*** Opening of Exercise materials ***

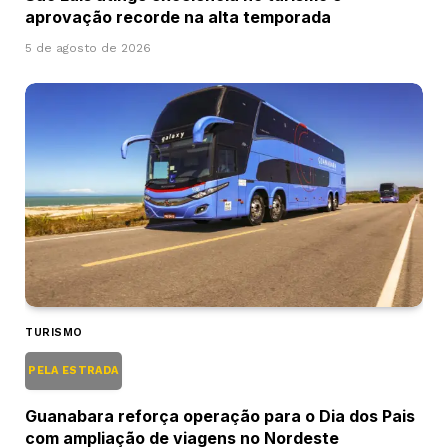
aprovação recorde na alta temporada
5 de agosto de 2026
TURISMO
PELA ESTRADA
Guanabara reforça operação para o Dia dos Pais
com ampliação de viagens no Nordeste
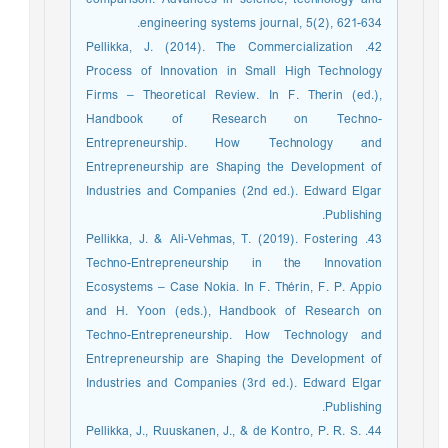
engineering systems journal, 5(2), 621-634.‏
42. Pellikka, J. (2014). The Commercialization
Process of Innovation in Small High Technology
Firms – Theoretical Review. In F. Therin (ed.),
Handbook of Research on Techno-
Entrepreneurship. How Technology and
Entrepreneurship are Shaping the Development of
Industries and Companies (2nd ed.). Edward Elgar
Publishing.
43. Pellikka, J. & Ali-Vehmas, T. (2019). Fostering
Techno-Entrepreneurship in the Innovation
Ecosystems – Case Nokia. In F. Thérin, F. P. Appio
and H. Yoon (eds.), Handbook of Research on
Techno-Entrepreneurship. How Technology and
Entrepreneurship are Shaping the Development of
Industries and Companies (3rd ed.). Edward Elgar
Publishing.
44. Pellikka, J., Ruuskanen, J., & de Kontro, P. R. S.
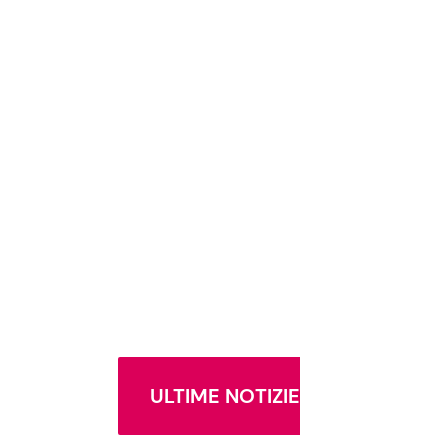
ULTIME NOTIZIE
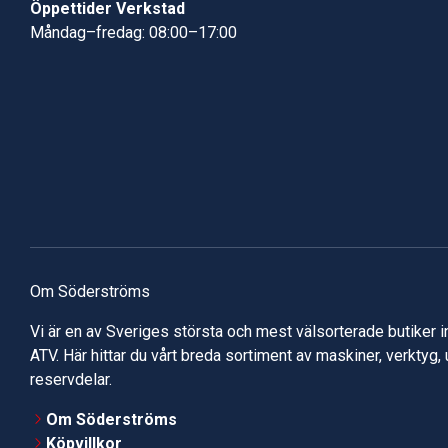
Öppettider Verkstad
Måndag–fredag: 08:00–17:00
Om Söderströms
Vi är en av Sveriges största och mest välsorterade butiker 
ATV. Här hittar du vårt breda sortiment av maskiner, verktyg,
reservdelar.
Om Söderströms
Köpvillkor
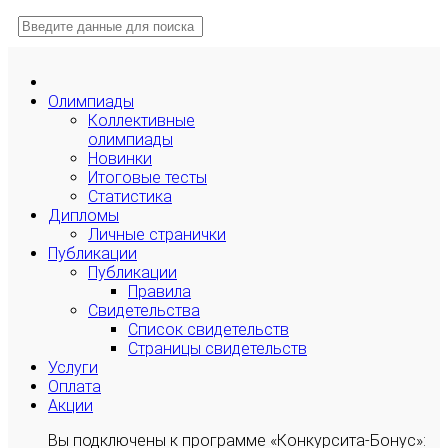
Олимпиады
Коллективные
олимпиады
Новинки
Итоговые тесты
Статистика
Дипломы
Личные странички
Публикации
Публикации
Правила
Свидетельства
Список свидетельств
Страницы свидетельств
Услуги
Оплата
Акции
Вы подключены к программе «Конкурсита-Бонус»:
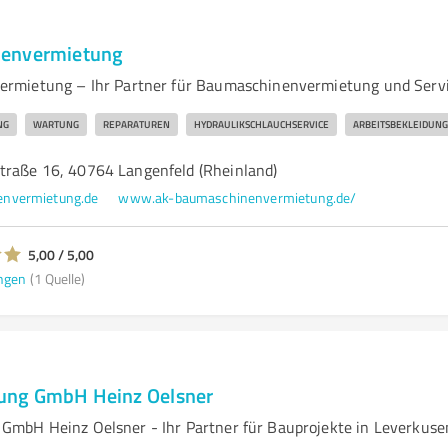
envermietung
rmietung – Ihr Partner für Baumaschinenvermietung und Serv
NG
WARTUNG
REPARATUREN
HYDRAULIKSCHLAUCHSERVICE
ARBEITSBEKLEIDUNG
traße 16, 40764 Langenfeld (Rheinland)
nvermietung.de
www.ak-baumaschinenvermietung.de/
5,00 / 5,00
ngen
(1 Quelle)
ng GmbH Heinz Oelsner
mbH Heinz Oelsner - Ihr Partner für Bauprojekte in Leverkuse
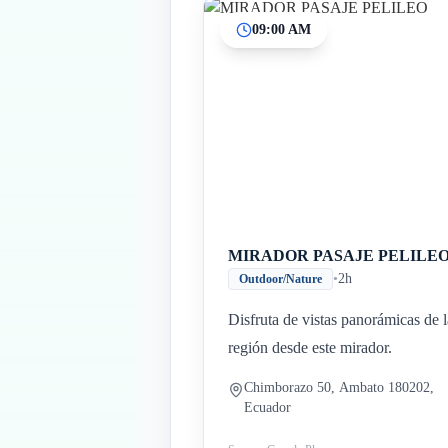
09:00 AM
MIRADOR PASAJE PELILE
•
2h
Outdoor/Nature
Disfruta de vistas panorámicas de l
región desde este mirador.
Chimborazo 50, Ambato 180202,
Ecuador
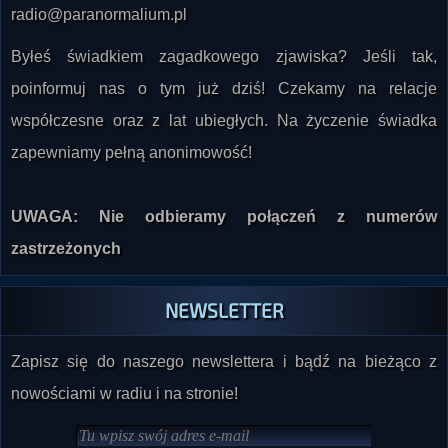
radio@paranormalium.pl
Byłeś świadkiem zagadkowego zjawiska? Jeśli tak,
poinformuj nas o tym już dziś! Czekamy na relacje
współczesne oraz z lat ubiegłych. Na życzenie świadka
zapewniamy pełną anonimowość!
UWAGA: Nie odbieramy połączeń z numerów
zastrzeżonych
NEWSLETTER
Zapisz się do naszego newslettera i bądź na bieżąco z
nowościami w radiu i na stronie!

*** Close of Exercise materials ***

◆ Activity: Only lines holding the word "Entrepreneurship" belong in the answer; copy all of them from the records.

◆ Expected answer:
Entrepreneurship. How Technology and
Entrepreneurship are Shaping the Development of
Techno-Entrepreneurship in the Innovation
Techno-Entrepreneurship. How Technology and
Entrepreneurship are Shaping the Development of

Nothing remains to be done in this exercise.